* **What the task requires**
Only one range belongs in the answer: the line holding "CURRENT_USER (140, 1705)" through the last line of the records, reproduced as is.

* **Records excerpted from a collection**
■ ■ ■ ■ ■ ■ ■

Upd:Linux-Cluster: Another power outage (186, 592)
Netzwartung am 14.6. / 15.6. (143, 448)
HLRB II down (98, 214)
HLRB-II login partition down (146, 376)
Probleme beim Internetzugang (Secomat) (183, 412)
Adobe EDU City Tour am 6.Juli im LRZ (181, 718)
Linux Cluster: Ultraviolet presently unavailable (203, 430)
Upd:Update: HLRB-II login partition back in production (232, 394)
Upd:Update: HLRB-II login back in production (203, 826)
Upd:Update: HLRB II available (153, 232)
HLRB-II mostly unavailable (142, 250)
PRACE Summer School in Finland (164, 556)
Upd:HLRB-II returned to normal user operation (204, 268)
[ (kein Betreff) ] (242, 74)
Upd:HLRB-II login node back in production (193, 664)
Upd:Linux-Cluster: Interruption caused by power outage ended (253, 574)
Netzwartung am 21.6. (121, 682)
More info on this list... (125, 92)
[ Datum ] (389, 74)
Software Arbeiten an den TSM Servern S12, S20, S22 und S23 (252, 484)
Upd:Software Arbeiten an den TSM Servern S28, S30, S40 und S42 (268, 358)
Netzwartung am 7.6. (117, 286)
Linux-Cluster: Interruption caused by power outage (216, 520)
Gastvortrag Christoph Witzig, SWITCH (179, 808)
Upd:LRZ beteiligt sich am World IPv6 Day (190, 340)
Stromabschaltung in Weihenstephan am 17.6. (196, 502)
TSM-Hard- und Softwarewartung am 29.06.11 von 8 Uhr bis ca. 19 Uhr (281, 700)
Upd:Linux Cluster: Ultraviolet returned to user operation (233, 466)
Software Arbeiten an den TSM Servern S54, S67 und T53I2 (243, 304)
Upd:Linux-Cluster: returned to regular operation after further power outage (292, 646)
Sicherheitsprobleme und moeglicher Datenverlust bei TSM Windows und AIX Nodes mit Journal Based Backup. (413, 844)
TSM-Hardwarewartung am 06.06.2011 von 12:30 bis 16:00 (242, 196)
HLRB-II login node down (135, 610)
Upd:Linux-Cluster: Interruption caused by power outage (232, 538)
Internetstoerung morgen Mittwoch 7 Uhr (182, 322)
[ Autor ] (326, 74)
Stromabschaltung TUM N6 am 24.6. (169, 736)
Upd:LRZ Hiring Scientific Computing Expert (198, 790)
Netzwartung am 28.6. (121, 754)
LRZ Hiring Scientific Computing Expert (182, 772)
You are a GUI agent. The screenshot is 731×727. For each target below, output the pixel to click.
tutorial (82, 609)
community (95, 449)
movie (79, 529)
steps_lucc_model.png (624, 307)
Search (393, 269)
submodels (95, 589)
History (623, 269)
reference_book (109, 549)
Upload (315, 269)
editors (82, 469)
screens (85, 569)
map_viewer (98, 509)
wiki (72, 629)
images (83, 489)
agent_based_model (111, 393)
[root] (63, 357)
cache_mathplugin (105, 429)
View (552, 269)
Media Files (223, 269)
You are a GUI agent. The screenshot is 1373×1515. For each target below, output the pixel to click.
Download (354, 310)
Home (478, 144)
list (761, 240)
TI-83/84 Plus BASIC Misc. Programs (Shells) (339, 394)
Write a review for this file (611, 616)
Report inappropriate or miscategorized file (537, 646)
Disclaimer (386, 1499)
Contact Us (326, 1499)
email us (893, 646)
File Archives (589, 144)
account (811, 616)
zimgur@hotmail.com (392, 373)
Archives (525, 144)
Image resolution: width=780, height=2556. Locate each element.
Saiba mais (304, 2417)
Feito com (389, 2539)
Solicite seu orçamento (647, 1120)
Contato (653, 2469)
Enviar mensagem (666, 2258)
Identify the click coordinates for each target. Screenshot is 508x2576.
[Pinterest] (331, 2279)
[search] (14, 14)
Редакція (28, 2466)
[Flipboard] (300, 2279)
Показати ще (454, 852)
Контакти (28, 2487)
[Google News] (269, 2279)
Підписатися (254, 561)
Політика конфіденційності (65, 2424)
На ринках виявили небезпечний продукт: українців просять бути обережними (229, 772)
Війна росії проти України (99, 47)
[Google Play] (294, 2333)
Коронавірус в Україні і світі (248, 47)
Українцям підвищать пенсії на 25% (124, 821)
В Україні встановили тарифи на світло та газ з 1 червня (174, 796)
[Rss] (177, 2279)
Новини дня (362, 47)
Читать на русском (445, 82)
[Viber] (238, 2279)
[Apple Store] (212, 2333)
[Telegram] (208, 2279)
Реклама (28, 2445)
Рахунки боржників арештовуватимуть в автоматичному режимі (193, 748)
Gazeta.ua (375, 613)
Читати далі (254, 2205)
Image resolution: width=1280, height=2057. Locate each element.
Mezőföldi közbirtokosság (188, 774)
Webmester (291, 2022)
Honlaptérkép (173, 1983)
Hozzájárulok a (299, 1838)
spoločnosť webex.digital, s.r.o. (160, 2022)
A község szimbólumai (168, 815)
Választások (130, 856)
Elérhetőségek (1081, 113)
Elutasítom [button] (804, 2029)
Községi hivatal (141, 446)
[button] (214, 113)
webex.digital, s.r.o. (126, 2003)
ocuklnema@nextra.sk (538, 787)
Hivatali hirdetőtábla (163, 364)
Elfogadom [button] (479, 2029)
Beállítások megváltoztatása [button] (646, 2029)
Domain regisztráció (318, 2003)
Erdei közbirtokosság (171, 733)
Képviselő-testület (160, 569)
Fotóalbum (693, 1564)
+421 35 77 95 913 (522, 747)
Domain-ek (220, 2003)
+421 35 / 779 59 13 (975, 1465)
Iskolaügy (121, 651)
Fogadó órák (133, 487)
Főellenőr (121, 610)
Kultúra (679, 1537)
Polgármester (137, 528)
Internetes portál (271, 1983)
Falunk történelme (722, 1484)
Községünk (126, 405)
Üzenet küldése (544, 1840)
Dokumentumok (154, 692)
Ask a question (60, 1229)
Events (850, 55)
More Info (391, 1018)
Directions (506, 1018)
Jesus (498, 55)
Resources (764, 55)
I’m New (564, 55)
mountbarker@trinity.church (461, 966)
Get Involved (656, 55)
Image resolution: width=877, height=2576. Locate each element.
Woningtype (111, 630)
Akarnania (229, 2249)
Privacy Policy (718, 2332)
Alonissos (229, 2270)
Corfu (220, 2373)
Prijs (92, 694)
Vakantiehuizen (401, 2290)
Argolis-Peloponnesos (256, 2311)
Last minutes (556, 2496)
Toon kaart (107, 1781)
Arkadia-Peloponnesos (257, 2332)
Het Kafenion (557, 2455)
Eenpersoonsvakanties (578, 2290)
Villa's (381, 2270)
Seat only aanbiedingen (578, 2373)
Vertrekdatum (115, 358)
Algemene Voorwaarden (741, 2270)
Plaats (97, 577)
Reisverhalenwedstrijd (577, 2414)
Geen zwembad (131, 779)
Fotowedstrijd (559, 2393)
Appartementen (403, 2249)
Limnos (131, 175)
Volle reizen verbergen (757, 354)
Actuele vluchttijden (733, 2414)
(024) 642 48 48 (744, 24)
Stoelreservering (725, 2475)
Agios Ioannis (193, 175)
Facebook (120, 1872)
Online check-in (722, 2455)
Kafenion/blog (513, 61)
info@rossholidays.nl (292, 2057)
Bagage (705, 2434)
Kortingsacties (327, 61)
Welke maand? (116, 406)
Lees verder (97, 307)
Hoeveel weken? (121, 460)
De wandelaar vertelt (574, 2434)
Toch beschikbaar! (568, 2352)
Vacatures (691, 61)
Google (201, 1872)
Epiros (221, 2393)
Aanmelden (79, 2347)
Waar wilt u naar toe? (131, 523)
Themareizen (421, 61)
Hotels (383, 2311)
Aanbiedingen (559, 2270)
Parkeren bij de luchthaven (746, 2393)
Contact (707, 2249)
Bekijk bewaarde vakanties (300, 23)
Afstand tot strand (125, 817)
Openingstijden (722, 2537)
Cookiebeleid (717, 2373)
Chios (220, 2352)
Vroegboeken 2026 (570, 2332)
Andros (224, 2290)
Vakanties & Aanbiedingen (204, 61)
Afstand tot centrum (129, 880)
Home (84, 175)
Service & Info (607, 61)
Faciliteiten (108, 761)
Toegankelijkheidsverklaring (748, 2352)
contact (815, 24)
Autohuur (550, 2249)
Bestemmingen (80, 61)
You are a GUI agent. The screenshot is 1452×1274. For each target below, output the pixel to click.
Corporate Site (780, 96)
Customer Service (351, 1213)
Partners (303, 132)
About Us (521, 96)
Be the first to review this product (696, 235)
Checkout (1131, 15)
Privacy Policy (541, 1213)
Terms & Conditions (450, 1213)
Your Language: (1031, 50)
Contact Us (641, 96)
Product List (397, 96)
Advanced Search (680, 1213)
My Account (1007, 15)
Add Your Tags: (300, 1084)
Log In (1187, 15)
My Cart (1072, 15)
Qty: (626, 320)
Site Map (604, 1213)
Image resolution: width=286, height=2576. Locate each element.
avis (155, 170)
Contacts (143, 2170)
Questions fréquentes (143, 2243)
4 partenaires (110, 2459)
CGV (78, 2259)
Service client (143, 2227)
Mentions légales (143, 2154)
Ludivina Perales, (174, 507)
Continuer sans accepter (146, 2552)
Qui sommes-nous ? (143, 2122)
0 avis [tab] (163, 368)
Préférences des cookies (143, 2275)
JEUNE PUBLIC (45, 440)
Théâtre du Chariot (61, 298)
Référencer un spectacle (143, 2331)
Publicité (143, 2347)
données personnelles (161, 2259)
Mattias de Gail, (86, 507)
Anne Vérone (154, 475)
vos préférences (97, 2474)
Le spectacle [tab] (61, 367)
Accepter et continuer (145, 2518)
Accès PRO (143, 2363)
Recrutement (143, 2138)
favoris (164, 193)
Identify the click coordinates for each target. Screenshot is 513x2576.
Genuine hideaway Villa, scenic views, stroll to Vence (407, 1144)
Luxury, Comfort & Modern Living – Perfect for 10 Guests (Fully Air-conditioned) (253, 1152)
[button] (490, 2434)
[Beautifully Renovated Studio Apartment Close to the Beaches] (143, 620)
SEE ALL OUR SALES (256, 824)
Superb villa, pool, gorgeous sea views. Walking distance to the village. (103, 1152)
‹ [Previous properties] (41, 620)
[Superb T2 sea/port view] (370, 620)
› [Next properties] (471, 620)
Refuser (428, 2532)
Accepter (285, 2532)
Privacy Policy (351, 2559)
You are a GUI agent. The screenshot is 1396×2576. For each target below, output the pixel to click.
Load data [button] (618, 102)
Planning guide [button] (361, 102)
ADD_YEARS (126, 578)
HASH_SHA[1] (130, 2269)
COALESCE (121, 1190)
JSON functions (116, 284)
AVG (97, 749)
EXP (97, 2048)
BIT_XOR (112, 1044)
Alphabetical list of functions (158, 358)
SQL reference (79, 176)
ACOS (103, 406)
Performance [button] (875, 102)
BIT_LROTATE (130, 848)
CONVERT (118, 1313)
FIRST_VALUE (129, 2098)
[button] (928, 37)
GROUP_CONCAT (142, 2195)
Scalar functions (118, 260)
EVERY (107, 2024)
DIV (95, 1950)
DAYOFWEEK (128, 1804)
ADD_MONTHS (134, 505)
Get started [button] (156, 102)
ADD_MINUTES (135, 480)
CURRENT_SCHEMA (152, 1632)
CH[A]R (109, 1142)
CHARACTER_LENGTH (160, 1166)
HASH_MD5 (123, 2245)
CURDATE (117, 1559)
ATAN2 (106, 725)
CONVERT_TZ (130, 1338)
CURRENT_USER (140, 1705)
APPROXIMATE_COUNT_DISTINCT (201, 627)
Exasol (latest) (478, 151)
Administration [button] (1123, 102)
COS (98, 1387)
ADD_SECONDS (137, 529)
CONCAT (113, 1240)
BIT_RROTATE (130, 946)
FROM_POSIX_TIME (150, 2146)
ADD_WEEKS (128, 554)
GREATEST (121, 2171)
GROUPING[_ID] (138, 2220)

■ ■ ■ ■ ■ ■ ■

* **Response to the exercise**
CURRENT_USER (140, 1705)
APPROXIMATE_COUNT_DISTINCT (201, 627)
Exasol (latest) (478, 151)
Administration [button] (1123, 102)
COS (98, 1387)
ADD_SECONDS (137, 529)
CONCAT (113, 1240)
BIT_RROTATE (130, 946)
FROM_POSIX_TIME (150, 2146)
ADD_WEEKS (128, 554)
GREATEST (121, 2171)
GROUPING[_ID] (138, 2220)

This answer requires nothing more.